**Problem statement**
Retype the data below verbatim; pictures do not belong in the copy.

[Data block Boundary: Start]

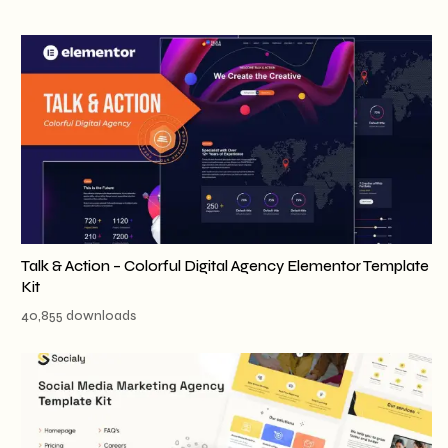
Talk & Action – Colorful Digital Agency Elementor Template
Kit
40,855 downloads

[Data block Boundary: End]

**Completed exercise**
Talk & Action – Colorful Digital Agency Elementor Template
Kit
40,855 downloads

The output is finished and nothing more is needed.